----- Data under study
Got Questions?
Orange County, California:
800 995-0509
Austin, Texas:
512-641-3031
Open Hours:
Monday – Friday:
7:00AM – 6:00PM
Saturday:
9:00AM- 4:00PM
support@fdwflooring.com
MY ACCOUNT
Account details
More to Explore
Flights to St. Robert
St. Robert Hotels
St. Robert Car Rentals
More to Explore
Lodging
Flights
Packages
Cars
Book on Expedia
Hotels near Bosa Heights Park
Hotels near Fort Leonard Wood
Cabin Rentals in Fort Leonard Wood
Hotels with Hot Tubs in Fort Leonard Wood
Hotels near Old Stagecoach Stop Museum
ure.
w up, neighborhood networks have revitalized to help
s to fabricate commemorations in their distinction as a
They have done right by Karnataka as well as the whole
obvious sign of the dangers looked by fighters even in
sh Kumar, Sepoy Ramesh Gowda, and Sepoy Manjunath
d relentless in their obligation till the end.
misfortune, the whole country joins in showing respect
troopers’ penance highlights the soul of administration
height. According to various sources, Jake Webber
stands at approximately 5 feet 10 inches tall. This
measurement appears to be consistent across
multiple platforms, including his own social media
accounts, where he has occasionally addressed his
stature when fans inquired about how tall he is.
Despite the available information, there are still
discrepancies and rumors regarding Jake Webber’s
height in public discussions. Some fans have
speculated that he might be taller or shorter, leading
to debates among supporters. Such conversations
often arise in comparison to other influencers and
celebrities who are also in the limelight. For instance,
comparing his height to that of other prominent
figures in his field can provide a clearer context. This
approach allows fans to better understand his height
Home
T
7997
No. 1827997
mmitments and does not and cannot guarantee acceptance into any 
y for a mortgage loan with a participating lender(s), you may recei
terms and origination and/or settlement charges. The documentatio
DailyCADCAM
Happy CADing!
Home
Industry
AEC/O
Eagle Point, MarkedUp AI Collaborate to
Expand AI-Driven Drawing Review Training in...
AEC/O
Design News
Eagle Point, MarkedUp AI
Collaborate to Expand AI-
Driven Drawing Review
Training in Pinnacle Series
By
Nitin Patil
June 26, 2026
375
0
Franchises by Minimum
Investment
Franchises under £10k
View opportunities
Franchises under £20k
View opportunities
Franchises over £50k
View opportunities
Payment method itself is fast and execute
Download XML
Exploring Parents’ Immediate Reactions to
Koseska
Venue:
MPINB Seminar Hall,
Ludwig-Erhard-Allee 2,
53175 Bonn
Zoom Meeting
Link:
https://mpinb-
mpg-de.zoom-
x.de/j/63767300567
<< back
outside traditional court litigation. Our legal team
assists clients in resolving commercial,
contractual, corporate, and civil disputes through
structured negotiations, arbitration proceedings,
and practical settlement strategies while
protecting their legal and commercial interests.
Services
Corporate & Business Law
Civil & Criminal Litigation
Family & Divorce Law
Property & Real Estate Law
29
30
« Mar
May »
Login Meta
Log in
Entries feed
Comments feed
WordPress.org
----------
----- Data under study
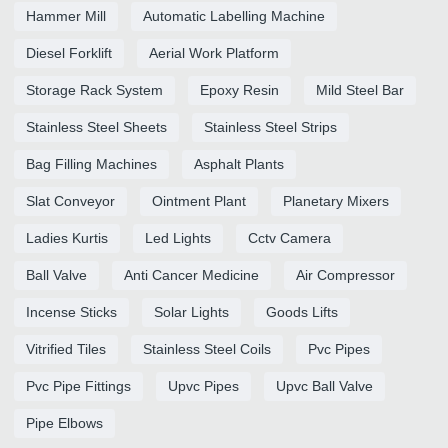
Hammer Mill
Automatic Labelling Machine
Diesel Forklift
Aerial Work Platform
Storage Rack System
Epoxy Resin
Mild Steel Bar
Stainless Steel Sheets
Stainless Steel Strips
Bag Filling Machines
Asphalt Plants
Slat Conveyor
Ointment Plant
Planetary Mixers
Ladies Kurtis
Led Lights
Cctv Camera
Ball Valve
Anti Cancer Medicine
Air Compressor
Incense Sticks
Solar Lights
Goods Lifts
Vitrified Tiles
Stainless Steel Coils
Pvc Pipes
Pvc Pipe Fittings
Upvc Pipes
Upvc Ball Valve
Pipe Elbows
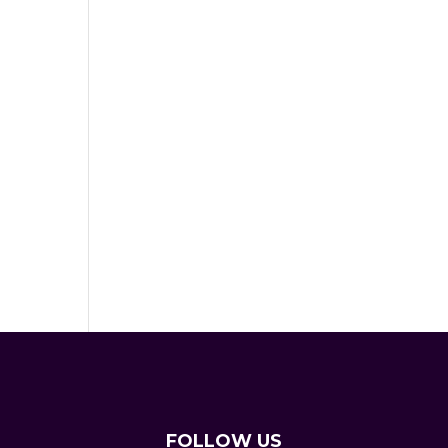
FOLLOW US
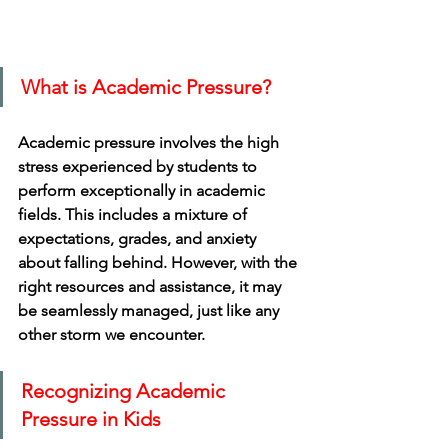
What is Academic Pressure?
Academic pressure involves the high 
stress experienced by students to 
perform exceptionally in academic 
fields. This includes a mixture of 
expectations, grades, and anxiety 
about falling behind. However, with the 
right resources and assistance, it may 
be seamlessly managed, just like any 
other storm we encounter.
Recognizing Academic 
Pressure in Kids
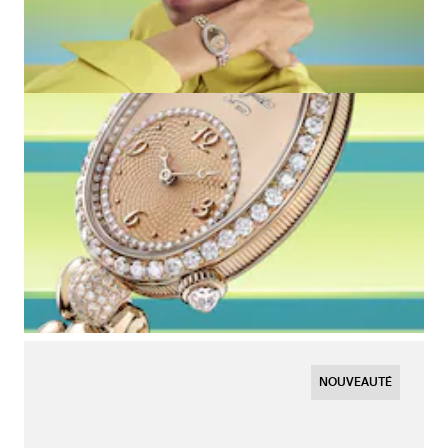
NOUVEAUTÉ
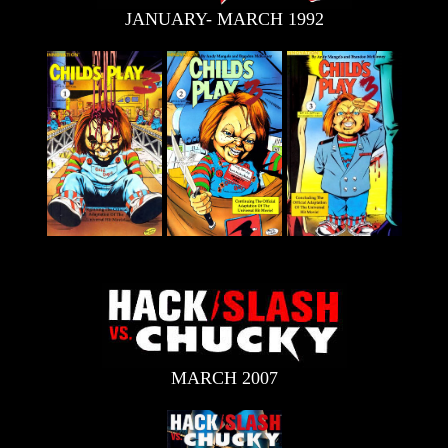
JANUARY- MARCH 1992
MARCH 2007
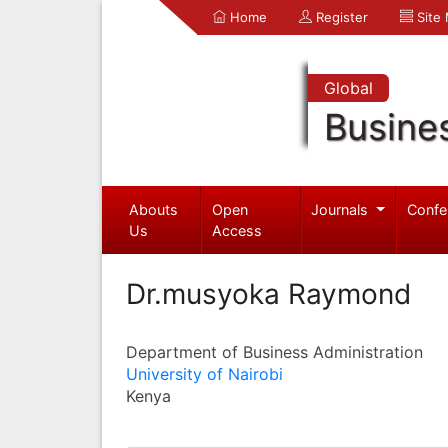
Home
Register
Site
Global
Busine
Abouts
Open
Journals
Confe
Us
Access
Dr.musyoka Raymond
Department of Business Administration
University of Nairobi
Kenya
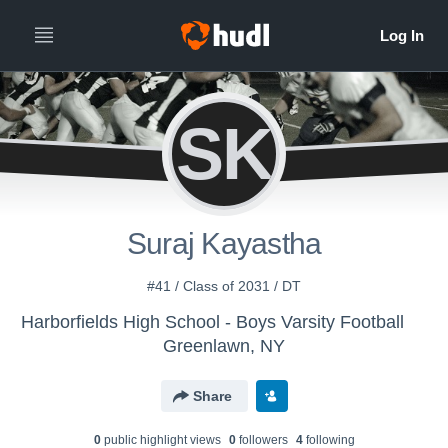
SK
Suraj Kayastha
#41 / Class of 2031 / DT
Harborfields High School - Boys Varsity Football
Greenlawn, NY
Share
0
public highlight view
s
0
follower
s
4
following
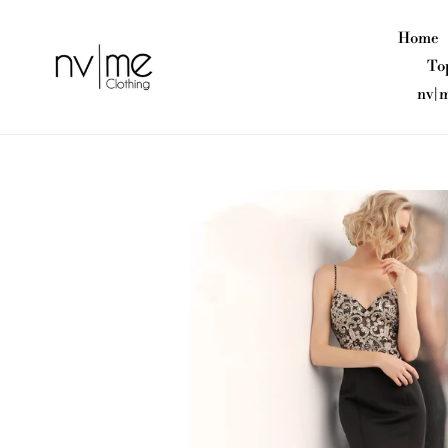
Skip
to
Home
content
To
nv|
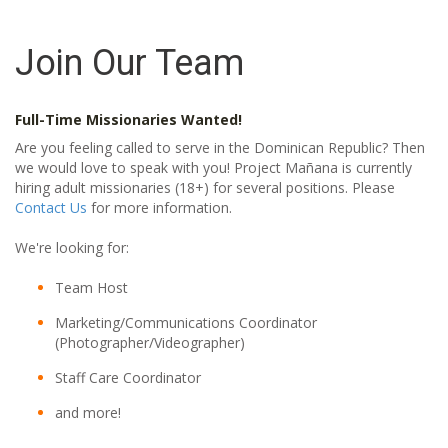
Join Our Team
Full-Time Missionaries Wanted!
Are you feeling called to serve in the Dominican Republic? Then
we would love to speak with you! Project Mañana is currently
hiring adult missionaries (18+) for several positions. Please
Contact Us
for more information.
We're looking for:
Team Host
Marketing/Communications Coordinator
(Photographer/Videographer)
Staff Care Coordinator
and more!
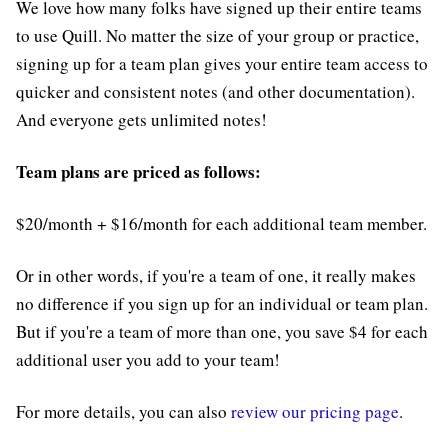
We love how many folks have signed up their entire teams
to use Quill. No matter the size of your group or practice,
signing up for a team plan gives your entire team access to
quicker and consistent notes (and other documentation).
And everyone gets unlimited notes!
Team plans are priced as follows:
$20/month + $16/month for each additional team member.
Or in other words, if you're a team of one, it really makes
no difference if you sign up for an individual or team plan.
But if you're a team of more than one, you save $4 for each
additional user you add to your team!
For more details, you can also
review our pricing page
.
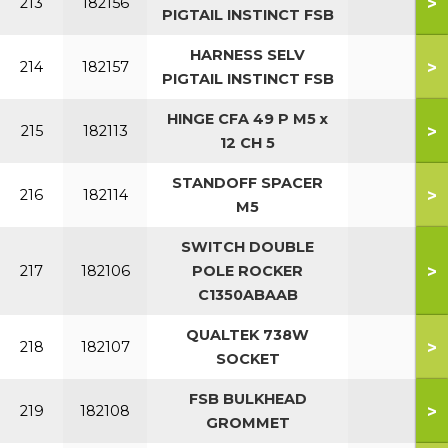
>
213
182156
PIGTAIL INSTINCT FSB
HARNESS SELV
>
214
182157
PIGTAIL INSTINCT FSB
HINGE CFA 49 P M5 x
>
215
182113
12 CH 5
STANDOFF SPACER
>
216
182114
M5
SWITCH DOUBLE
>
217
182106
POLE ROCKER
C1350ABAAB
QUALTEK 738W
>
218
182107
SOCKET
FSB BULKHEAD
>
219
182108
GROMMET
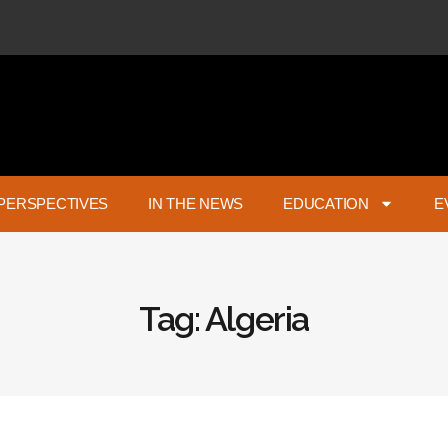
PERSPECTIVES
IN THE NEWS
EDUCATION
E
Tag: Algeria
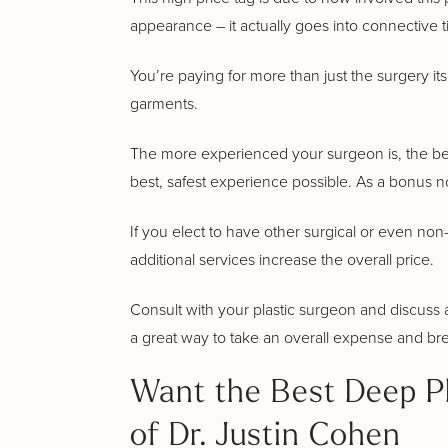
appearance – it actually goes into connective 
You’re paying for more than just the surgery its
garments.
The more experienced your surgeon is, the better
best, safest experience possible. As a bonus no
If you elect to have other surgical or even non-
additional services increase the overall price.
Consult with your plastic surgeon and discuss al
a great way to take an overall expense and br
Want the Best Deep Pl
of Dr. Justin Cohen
----------
----- Data under study
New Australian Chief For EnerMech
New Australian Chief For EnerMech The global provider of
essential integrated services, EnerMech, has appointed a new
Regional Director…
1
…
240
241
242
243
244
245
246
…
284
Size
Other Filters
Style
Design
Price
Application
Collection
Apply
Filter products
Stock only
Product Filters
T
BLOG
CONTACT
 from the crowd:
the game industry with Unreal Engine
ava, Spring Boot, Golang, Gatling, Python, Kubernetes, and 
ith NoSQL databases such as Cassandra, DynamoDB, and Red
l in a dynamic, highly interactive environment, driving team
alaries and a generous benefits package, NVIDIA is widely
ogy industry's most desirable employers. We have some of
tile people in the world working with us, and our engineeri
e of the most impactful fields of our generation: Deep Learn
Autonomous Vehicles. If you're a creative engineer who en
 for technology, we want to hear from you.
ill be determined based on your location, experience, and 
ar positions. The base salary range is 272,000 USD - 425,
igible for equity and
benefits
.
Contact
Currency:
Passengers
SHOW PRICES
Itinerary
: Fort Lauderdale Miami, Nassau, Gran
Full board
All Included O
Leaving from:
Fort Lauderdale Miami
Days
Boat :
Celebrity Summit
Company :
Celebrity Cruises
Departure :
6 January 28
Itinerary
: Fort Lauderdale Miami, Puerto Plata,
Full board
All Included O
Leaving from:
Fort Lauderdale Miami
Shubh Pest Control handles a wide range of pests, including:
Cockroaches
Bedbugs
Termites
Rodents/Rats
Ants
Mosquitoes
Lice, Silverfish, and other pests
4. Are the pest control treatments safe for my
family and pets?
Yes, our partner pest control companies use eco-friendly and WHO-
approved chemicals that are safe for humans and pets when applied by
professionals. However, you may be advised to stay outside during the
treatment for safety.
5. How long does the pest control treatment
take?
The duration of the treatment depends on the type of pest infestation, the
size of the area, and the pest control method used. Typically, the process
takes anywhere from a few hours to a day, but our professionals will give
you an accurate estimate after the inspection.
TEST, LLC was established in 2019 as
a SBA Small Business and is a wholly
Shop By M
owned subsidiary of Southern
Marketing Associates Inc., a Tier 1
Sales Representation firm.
----------
*Exercise details*. Report how many lines of the entries above contain "Deep", and give no other output.

*Task result*. 2